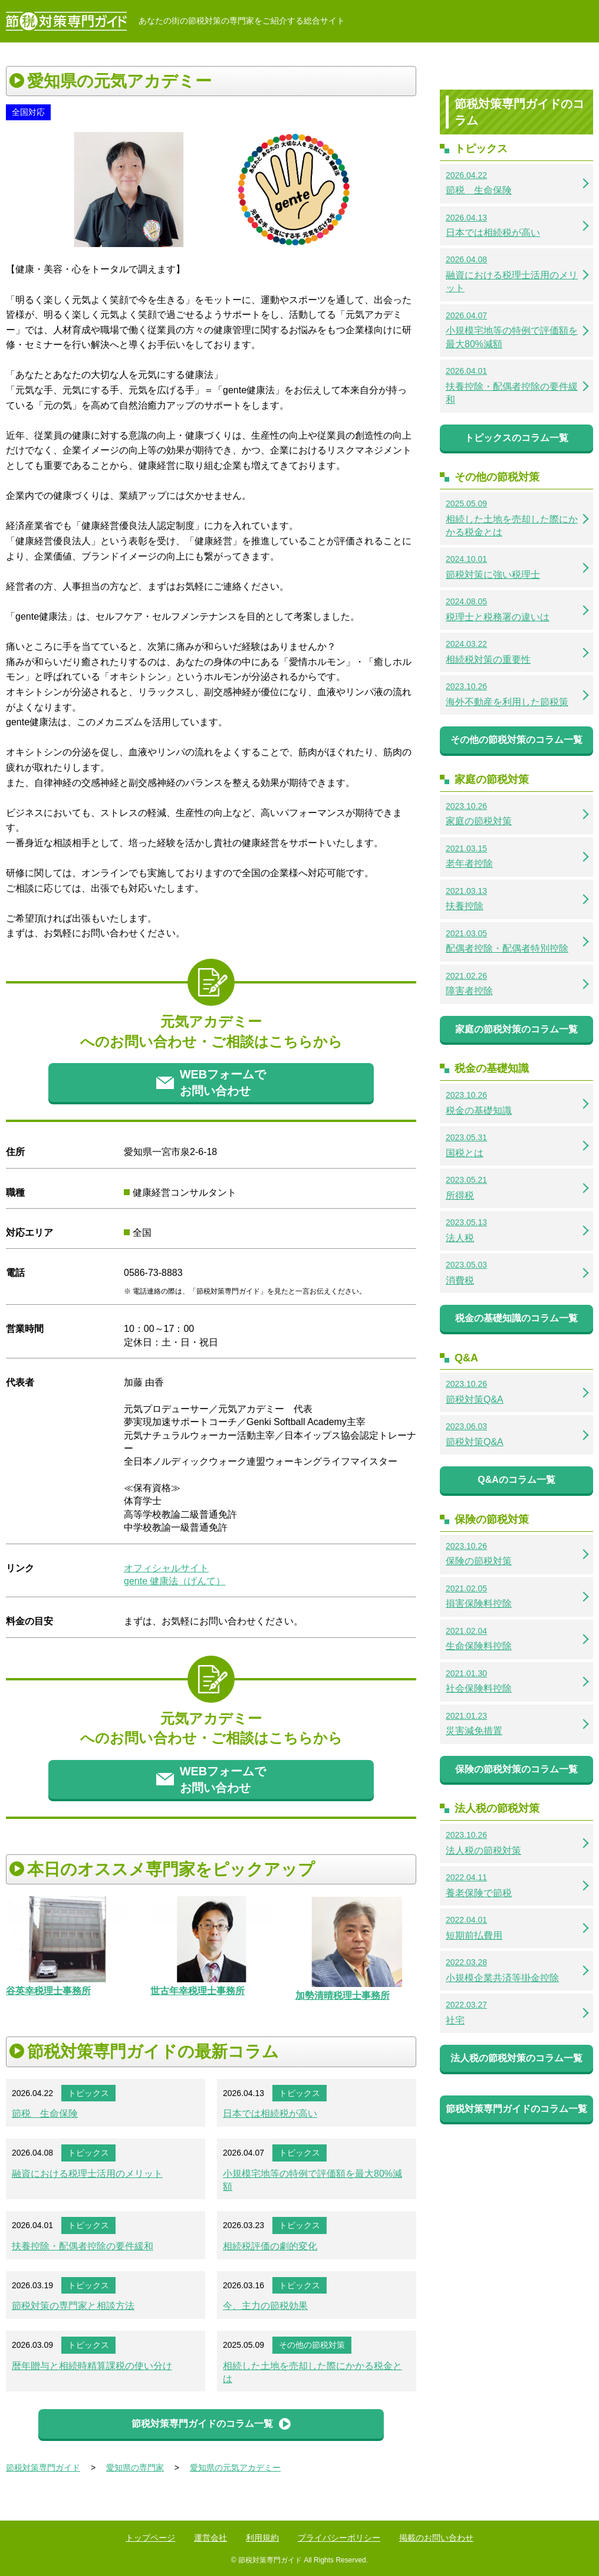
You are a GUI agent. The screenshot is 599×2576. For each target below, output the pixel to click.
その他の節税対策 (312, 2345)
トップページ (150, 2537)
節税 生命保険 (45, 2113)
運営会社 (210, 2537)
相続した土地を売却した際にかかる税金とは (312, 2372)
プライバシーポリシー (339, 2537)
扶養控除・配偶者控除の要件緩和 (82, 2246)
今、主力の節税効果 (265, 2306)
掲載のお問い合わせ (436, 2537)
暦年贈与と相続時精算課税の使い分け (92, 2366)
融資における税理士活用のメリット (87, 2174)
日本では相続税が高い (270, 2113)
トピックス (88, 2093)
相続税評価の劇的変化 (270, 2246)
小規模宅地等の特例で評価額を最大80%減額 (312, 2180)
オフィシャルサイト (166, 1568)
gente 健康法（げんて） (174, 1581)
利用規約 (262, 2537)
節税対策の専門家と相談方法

● ● ● ●

WORK ORDER »
Every line from the one containing "プライバシーポリシー (339, 2537)" through the end of the data must be repeated exactly, and no other line.

PROBLEM SOLUTION »
プライバシーポリシー (339, 2537)
扶養控除・配偶者控除の要件緩和 (82, 2246)
今、主力の節税効果 (265, 2306)
掲載のお問い合わせ (436, 2537)
暦年贈与と相続時精算課税の使い分け (92, 2366)
融資における税理士活用のメリット (87, 2174)
日本では相続税が高い (270, 2113)
トピックス (88, 2093)
相続税評価の劇的変化 (270, 2246)
小規模宅地等の特例で評価額を最大80%減額 (312, 2180)
オフィシャルサイト (166, 1568)
gente 健康法（げんて） (174, 1581)
利用規約 (262, 2537)
節税対策の専門家と相談方法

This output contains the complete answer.